Task instructions: Please give back each line of the material unchanged, but without the images.

---

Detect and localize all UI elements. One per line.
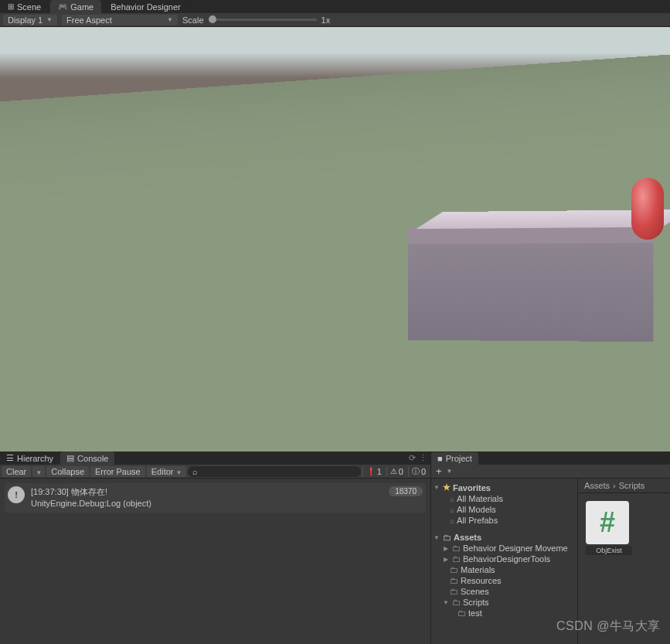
tree-all-models[interactable]: ⌕ All Models <box>433 504 576 515</box>
right-panel-tabs: ■ Project <box>431 451 670 465</box>
tab-game-label: Game <box>70 2 94 12</box>
asset-name: ObjExist <box>586 546 632 555</box>
fold-icon: ▼ <box>433 534 440 541</box>
fold-icon: ▼ <box>433 484 440 491</box>
hash-icon: # <box>600 506 615 539</box>
tree-favorites[interactable]: ▼ ★ Favorites <box>433 482 576 493</box>
collapse-button[interactable]: Collapse <box>46 466 89 477</box>
breadcrumb-assets[interactable]: Assets <box>584 481 610 490</box>
tree-label: All Prefabs <box>457 516 498 525</box>
breadcrumb-sep: › <box>613 481 616 490</box>
scale-slider[interactable] <box>209 19 317 21</box>
tree-all-prefabs[interactable]: ⌕ All Prefabs <box>433 515 576 526</box>
tab-console-label: Console <box>77 454 108 463</box>
folder-icon: 🗀 <box>452 543 461 553</box>
scale-label: Scale <box>182 15 204 25</box>
log-entry[interactable]: ! [19:37:30] 物体存在! UnityEngine.Debug:Log… <box>5 483 426 513</box>
clear-dropdown[interactable]: ▼ <box>32 466 45 477</box>
tree-scenes[interactable]: 🗀 Scenes <box>433 586 576 597</box>
log-info-icon: ! <box>8 486 25 503</box>
folder-icon: ■ <box>437 454 443 463</box>
info-counter[interactable]: ⓘ 0 <box>408 466 429 477</box>
tab-console[interactable]: ▤ Console <box>60 451 114 465</box>
tab-game[interactable]: 🎮 Game <box>50 0 101 13</box>
console-toolbar: Clear ▼ Collapse Error Pause Editor ▼ ⌕ … <box>0 465 430 479</box>
chevron-down-icon: ▼ <box>46 16 53 23</box>
menu-icon[interactable]: ⋮ <box>419 453 427 463</box>
tab-hierarchy[interactable]: ☰ Hierarchy <box>0 451 60 465</box>
project-content: Assets › Scripts # ObjExist <box>578 479 670 644</box>
project-tree: ▼ ★ Favorites ⌕ All Materials ⌕ All Mode… <box>431 479 578 644</box>
search-icon: ⌕ <box>450 516 454 525</box>
clear-button[interactable]: Clear <box>2 466 31 477</box>
error-icon: ❗ <box>366 467 376 475</box>
project-body: ▼ ★ Favorites ⌕ All Materials ⌕ All Mode… <box>431 479 670 644</box>
tree-label: test <box>468 608 482 618</box>
error-counter[interactable]: ❗ 1 <box>362 467 385 476</box>
chevron-down-icon: ▼ <box>36 469 42 476</box>
folder-icon: 🗀 <box>452 554 461 564</box>
tab-scene-label: Scene <box>17 2 41 12</box>
asset-item[interactable]: # ObjExist <box>586 501 632 555</box>
assets-label: Assets <box>454 533 481 542</box>
hierarchy-icon: ☰ <box>6 453 14 463</box>
chevron-down-icon[interactable]: ▼ <box>447 468 453 475</box>
tree-label: BehaviorDesignerTools <box>463 554 550 564</box>
tree-resources[interactable]: 🗀 Resources <box>433 575 576 586</box>
folder-icon: 🗀 <box>452 598 461 607</box>
breadcrumb-scripts[interactable]: Scripts <box>619 481 645 490</box>
tree-label: Materials <box>461 565 495 574</box>
scene-capsule-red <box>631 178 664 240</box>
script-icon: # <box>586 501 629 544</box>
tab-hierarchy-label: Hierarchy <box>17 454 53 463</box>
chevron-down-icon: ▼ <box>167 16 173 23</box>
folder-icon: 🗀 <box>450 587 458 596</box>
project-panel: ■ Project + ▼ ▼ ★ Favorites ⌕ All Materi… <box>431 451 670 644</box>
tree-label: Scripts <box>463 598 489 607</box>
log-count-badge: 18370 <box>389 486 423 496</box>
tab-behavior[interactable]: Behavior Designer <box>103 0 189 13</box>
tree-label: Behavior Designer Moveme <box>463 543 568 553</box>
warn-icon: ⚠ <box>390 467 397 475</box>
search-icon: ⌕ <box>450 506 454 514</box>
breadcrumb: Assets › Scripts <box>578 479 670 493</box>
error-pause-button[interactable]: Error Pause <box>90 466 145 477</box>
error-count: 1 <box>377 467 382 476</box>
log-line1: [19:37:30] 物体存在! <box>31 486 383 498</box>
tree-test[interactable]: 🗀 test <box>433 608 576 618</box>
scale-value: 1x <box>321 15 331 25</box>
warn-count: 0 <box>399 467 403 476</box>
log-line2: UnityEngine.Debug:Log (object) <box>31 498 383 509</box>
tree-bdt[interactable]: ▶ 🗀 BehaviorDesignerTools <box>433 554 576 564</box>
info-icon: ⓘ <box>412 466 420 477</box>
display-value: Display 1 <box>8 15 43 25</box>
tab-behavior-label: Behavior Designer <box>111 2 181 12</box>
add-button[interactable]: + <box>436 465 442 477</box>
tree-assets[interactable]: ▼ 🗀 Assets <box>433 532 576 543</box>
log-text: [19:37:30] 物体存在! UnityEngine.Debug:Log (… <box>31 486 383 509</box>
warn-counter[interactable]: ⚠ 0 <box>386 467 406 476</box>
chevron-down-icon: ▼ <box>176 469 182 476</box>
tree-label: All Models <box>457 505 496 514</box>
left-panel-tabs: ☰ Hierarchy ▤ Console ⟳ ⋮ <box>0 451 430 465</box>
editor-dropdown[interactable]: Editor ▼ <box>147 466 187 477</box>
tab-scene[interactable]: ⊞ Scene <box>0 0 49 13</box>
lock-icon[interactable]: ⟳ <box>409 453 416 463</box>
tree-all-materials[interactable]: ⌕ All Materials <box>433 493 576 504</box>
editor-label: Editor <box>151 467 174 476</box>
panel-menu: ⟳ ⋮ <box>409 453 427 463</box>
scene-cube <box>408 226 654 342</box>
display-dropdown[interactable]: Display 1 ▼ <box>3 15 57 26</box>
tab-project[interactable]: ■ Project <box>431 452 478 465</box>
tree-scripts[interactable]: ▼ 🗀 Scripts <box>433 597 576 608</box>
tree-materials[interactable]: 🗀 Materials <box>433 564 576 575</box>
console-search[interactable]: ⌕ <box>188 466 360 477</box>
fold-icon: ▼ <box>442 599 450 606</box>
aspect-dropdown[interactable]: Free Aspect ▼ <box>62 15 178 26</box>
folder-icon: 🗀 <box>450 576 458 585</box>
tree-bdm[interactable]: ▶ 🗀 Behavior Designer Moveme <box>433 543 576 554</box>
folder-icon: 🗀 <box>457 608 466 618</box>
slider-thumb[interactable] <box>209 15 216 23</box>
info-count: 0 <box>421 467 426 476</box>
bottom-panels: ☰ Hierarchy ▤ Console ⟳ ⋮ Clear ▼ Collap… <box>0 451 670 644</box>
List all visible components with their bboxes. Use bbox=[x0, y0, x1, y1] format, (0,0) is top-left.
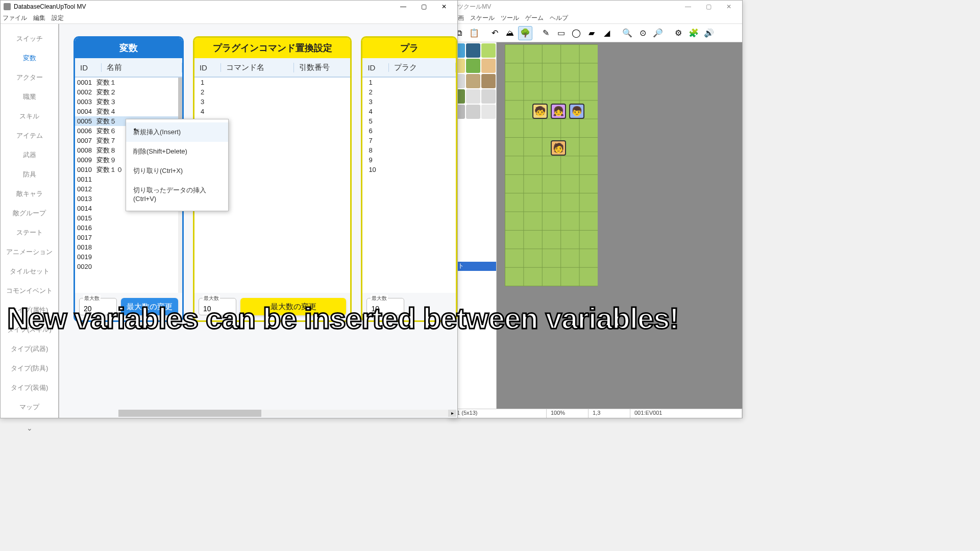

---

The completed task:
Detect and localize all UI elements. One per line.
tree-all-models[interactable]: ⌕ All Models <box>433 504 576 515</box>
right-panel-tabs: ■ Project <box>431 451 670 465</box>
tab-game-label: Game <box>70 2 94 12</box>
asset-name: ObjExist <box>586 546 632 555</box>
fold-icon: ▼ <box>433 534 440 541</box>
fold-icon: ▼ <box>433 484 440 491</box>
hash-icon: # <box>600 506 615 539</box>
tree-favorites[interactable]: ▼ ★ Favorites <box>433 482 576 493</box>
collapse-button[interactable]: Collapse <box>46 466 89 477</box>
breadcrumb-assets[interactable]: Assets <box>584 481 610 490</box>
tree-label: All Prefabs <box>457 516 498 525</box>
breadcrumb-sep: › <box>613 481 616 490</box>
scale-slider[interactable] <box>209 19 317 21</box>
tree-all-prefabs[interactable]: ⌕ All Prefabs <box>433 515 576 526</box>
tab-console-label: Console <box>77 454 108 463</box>
folder-icon: 🗀 <box>452 543 461 553</box>
scale-label: Scale <box>182 15 204 25</box>
log-entry[interactable]: ! [19:37:30] 物体存在! UnityEngine.Debug:Log… <box>5 483 426 513</box>
clear-dropdown[interactable]: ▼ <box>32 466 45 477</box>
tree-scenes[interactable]: 🗀 Scenes <box>433 586 576 597</box>
log-info-icon: ! <box>8 486 25 503</box>
folder-icon: ■ <box>437 454 443 463</box>
info-counter[interactable]: ⓘ 0 <box>408 466 429 477</box>
tab-console[interactable]: ▤ Console <box>60 451 114 465</box>
tab-game[interactable]: 🎮 Game <box>50 0 101 13</box>
console-toolbar: Clear ▼ Collapse Error Pause Editor ▼ ⌕ … <box>0 465 430 479</box>
chevron-down-icon: ▼ <box>46 16 53 23</box>
menu-icon[interactable]: ⋮ <box>419 453 427 463</box>
tab-hierarchy[interactable]: ☰ Hierarchy <box>0 451 60 465</box>
project-content: Assets › Scripts # ObjExist <box>578 479 670 644</box>
project-tree: ▼ ★ Favorites ⌕ All Materials ⌕ All Mode… <box>431 479 578 644</box>
search-icon: ⌕ <box>450 516 454 525</box>
clear-button[interactable]: Clear <box>2 466 31 477</box>
error-icon: ❗ <box>366 467 376 475</box>
project-body: ▼ ★ Favorites ⌕ All Materials ⌕ All Mode… <box>431 479 670 644</box>
tree-label: test <box>468 608 482 618</box>
error-counter[interactable]: ❗ 1 <box>362 467 385 476</box>
chevron-down-icon: ▼ <box>36 469 42 476</box>
folder-icon: 🗀 <box>452 554 461 564</box>
tab-scene-label: Scene <box>17 2 41 12</box>
asset-item[interactable]: # ObjExist <box>586 501 632 555</box>
assets-label: Assets <box>454 533 481 542</box>
hierarchy-icon: ☰ <box>6 453 14 463</box>
chevron-down-icon[interactable]: ▼ <box>447 468 453 475</box>
tree-label: BehaviorDesignerTools <box>463 554 550 564</box>
tree-resources[interactable]: 🗀 Resources <box>433 575 576 586</box>
folder-icon: 🗀 <box>452 598 461 607</box>
breadcrumb-scripts[interactable]: Scripts <box>619 481 645 490</box>
tree-label: Materials <box>461 565 495 574</box>
scene-capsule-red <box>631 178 664 240</box>
script-icon: # <box>586 501 629 544</box>
tab-hierarchy-label: Hierarchy <box>17 454 53 463</box>
chevron-down-icon: ▼ <box>167 16 173 23</box>
folder-icon: 🗀 <box>450 587 458 596</box>
project-panel: ■ Project + ▼ ▼ ★ Favorites ⌕ All Materi… <box>431 451 670 644</box>
tree-label: Scripts <box>463 598 489 607</box>
log-count-badge: 18370 <box>389 486 423 496</box>
tab-behavior[interactable]: Behavior Designer <box>103 0 189 13</box>
tree-label: Behavior Designer Moveme <box>463 543 568 553</box>
warn-icon: ⚠ <box>390 467 397 475</box>
search-icon: ⌕ <box>450 506 454 514</box>
breadcrumb: Assets › Scripts <box>578 479 670 493</box>
error-pause-button[interactable]: Error Pause <box>90 466 145 477</box>
error-count: 1 <box>377 467 382 476</box>
log-line1: [19:37:30] 物体存在! <box>31 486 383 498</box>
tree-test[interactable]: 🗀 test <box>433 608 576 618</box>
scale-value: 1x <box>321 15 331 25</box>
warn-count: 0 <box>399 467 403 476</box>
log-line2: UnityEngine.Debug:Log (object) <box>31 498 383 509</box>
tree-bdt[interactable]: ▶ 🗀 BehaviorDesignerTools <box>433 554 576 564</box>
info-icon: ⓘ <box>412 466 420 477</box>
display-value: Display 1 <box>8 15 43 25</box>
tab-behavior-label: Behavior Designer <box>111 2 181 12</box>
add-button[interactable]: + <box>436 465 442 477</box>
tree-assets[interactable]: ▼ 🗀 Assets <box>433 532 576 543</box>
log-text: [19:37:30] 物体存在! UnityEngine.Debug:Log (… <box>31 486 383 509</box>
warn-counter[interactable]: ⚠ 0 <box>386 467 406 476</box>
chevron-down-icon: ▼ <box>176 469 182 476</box>
tree-label: All Models <box>457 505 496 514</box>
left-panel-tabs: ☰ Hierarchy ▤ Console ⟳ ⋮ <box>0 451 430 465</box>
editor-dropdown[interactable]: Editor ▼ <box>147 466 187 477</box>
tab-scene[interactable]: ⊞ Scene <box>0 0 49 13</box>
lock-icon[interactable]: ⟳ <box>409 453 416 463</box>
tree-all-materials[interactable]: ⌕ All Materials <box>433 493 576 504</box>
editor-label: Editor <box>151 467 174 476</box>
panel-menu: ⟳ ⋮ <box>409 453 427 463</box>
scene-cube <box>408 226 654 342</box>
display-dropdown[interactable]: Display 1 ▼ <box>3 15 57 26</box>
tab-project[interactable]: ■ Project <box>431 452 478 465</box>
tree-scripts[interactable]: ▼ 🗀 Scripts <box>433 597 576 608</box>
tree-materials[interactable]: 🗀 Materials <box>433 564 576 575</box>
console-search[interactable]: ⌕ <box>188 466 360 477</box>
fold-icon: ▼ <box>442 599 450 606</box>
aspect-dropdown[interactable]: Free Aspect ▼ <box>62 15 178 26</box>
folder-icon: 🗀 <box>450 576 458 585</box>
tree-bdm[interactable]: ▶ 🗀 Behavior Designer Moveme <box>433 543 576 554</box>
folder-icon: 🗀 <box>457 608 466 618</box>
slider-thumb[interactable] <box>209 15 216 23</box>
info-count: 0 <box>421 467 426 476</box>
bottom-panels: ☰ Hierarchy ▤ Console ⟳ ⋮ Clear ▼ Collap… <box>0 451 670 644</box>
List all visible components with their bboxes. Use bbox=[x0, y0, x1, y1] format, (0,0) is top-left.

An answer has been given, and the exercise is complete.